---------- DATA EXTRACTS

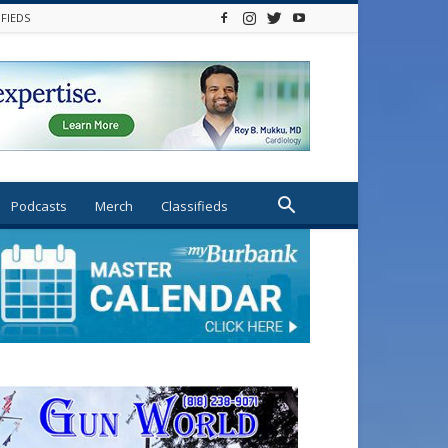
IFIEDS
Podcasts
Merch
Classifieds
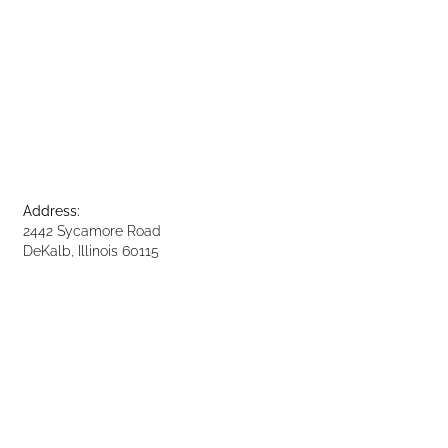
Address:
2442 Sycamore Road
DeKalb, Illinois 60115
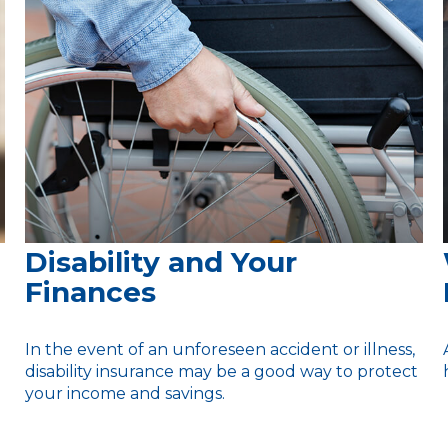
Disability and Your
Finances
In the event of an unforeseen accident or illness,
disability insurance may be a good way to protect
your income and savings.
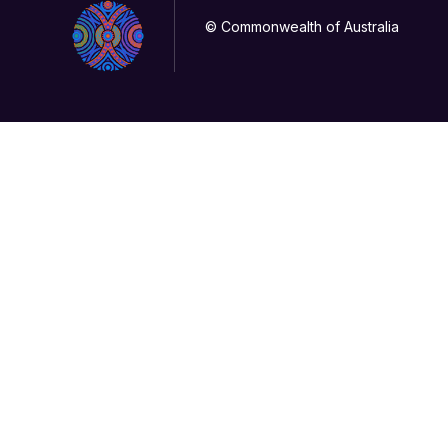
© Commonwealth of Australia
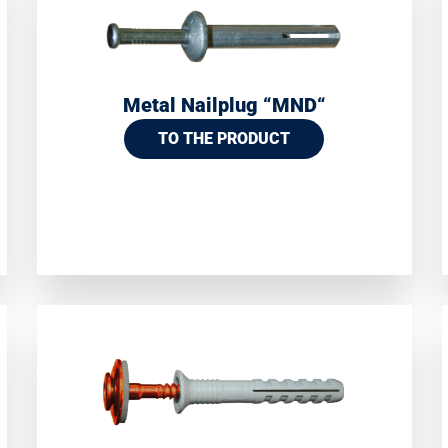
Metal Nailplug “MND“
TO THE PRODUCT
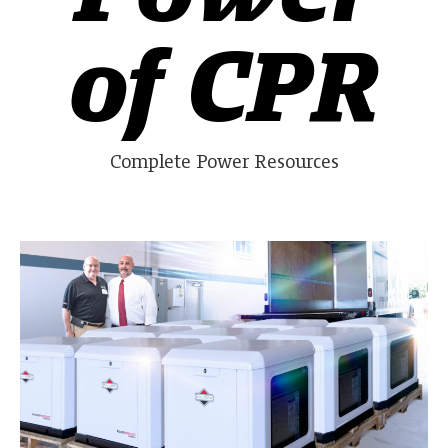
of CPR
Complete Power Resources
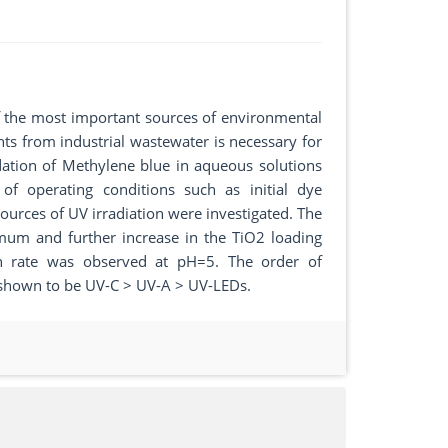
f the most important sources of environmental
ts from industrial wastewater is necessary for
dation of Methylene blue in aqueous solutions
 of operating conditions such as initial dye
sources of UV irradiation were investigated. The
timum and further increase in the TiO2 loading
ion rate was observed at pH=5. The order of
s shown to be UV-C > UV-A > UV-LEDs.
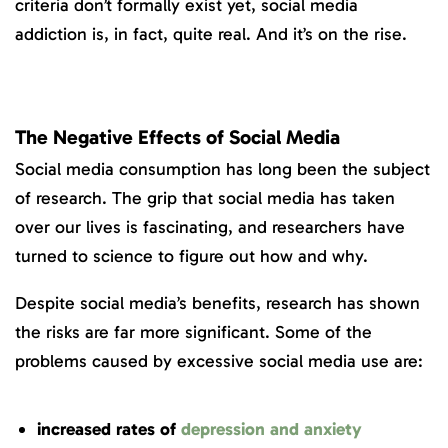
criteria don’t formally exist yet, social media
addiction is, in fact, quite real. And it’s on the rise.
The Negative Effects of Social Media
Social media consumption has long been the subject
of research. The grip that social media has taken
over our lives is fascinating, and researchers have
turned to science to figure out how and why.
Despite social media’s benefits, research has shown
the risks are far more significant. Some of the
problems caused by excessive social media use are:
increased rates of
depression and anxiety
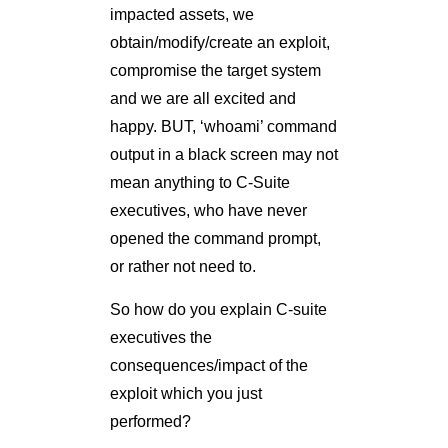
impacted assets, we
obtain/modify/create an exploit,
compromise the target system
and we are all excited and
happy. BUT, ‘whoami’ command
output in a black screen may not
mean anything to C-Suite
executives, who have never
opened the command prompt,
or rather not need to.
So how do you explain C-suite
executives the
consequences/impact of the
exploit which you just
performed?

--------------------

Would you copy each line of the records that contains "executives"?

executives, who have never
executives the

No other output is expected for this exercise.